Preparing for the Race

Successful marathoners know the importance of developing the mental fortitude to work through the physical challenges of the 26-mile footrace. Just imagining yourself doing the things that get you to the finish line is a key training strategy. How do we collectively imagine our race to a more equitable future?

Focusing our attention on the division of household labor might be one small step.

Right now women are disproportionately engaged in the cognitive labor (mental load) of managing the COVID-19 pandemic at home, all while balancing "working from home," which includes a whole host of personal and professional challenges. Women are taking on the conception and planning for everything related to homeschooling, managing and preparing food, snacks and screen time, arranging video conferences, organizing supplies, arranging for physical activity or communicating with teachers.

The gendered nature of cognitive labor has been a persistent and largely invisible feature of the contemporary household, with real consequences for mothers' sense of well-being and satisfaction. Can we expect women to continue carrying this load during the COVID-19 economic reopening marathon? Or, can we work together to imagine a more equitable division for managing the home?

Over the next several weeks the Colorado Women's College will explore how we prepare for Colorado's COVID-19 Reopening Marathon and, indeed, for the race to a more equitable future.

As we imagine new ways of getting beyond the pandemic to that future, we must remember that weathering a crisis means something different if you are in the midst of a category 3 hurricane or a catastrophic tsunami.

For some women, the call to shelter in place means that their once-visible cognitive labor is now visible. For them, these moments can be reserved for establishing new roles and habits to equally share the job of managing the household. Partners will need to make time for difficult conversations and household planning.

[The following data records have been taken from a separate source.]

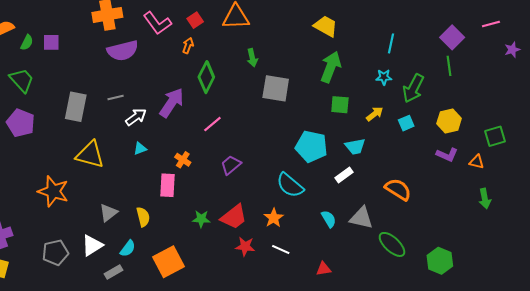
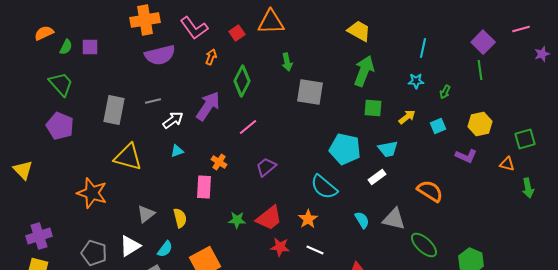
red square: (195, 20) -> (237, 33), moved
orange arrow: (188, 46) -> (211, 57), moved
green arrow: (413, 88) -> (445, 92), size x0.5
purple L-shape: (447, 155) -> (466, 156), moved
green arrow: (485, 199) -> (528, 188), moved
gray pentagon: (55, 253) -> (94, 253), turned 30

For others, the demands of managing a household in a pandemic are so crushing that the only choice is to evolve toward a less complicated and disrupted future. For these folks — many who do not have a partner to share their burdens — thinking creatively about how we can better weather the storm or merged work and family life is long overdue.

Paid sick days are an important policy step, for example. Family and medical leave, and support for navigating through the myriad programs intended to help are just some of the other ways we can think to ease the burden.

An equitable finish to the economic reopening "marathon," and for the races that will surely follow, requires that we imagine ourselves meeting the challenges of today with a clear vision for the future. We've got this!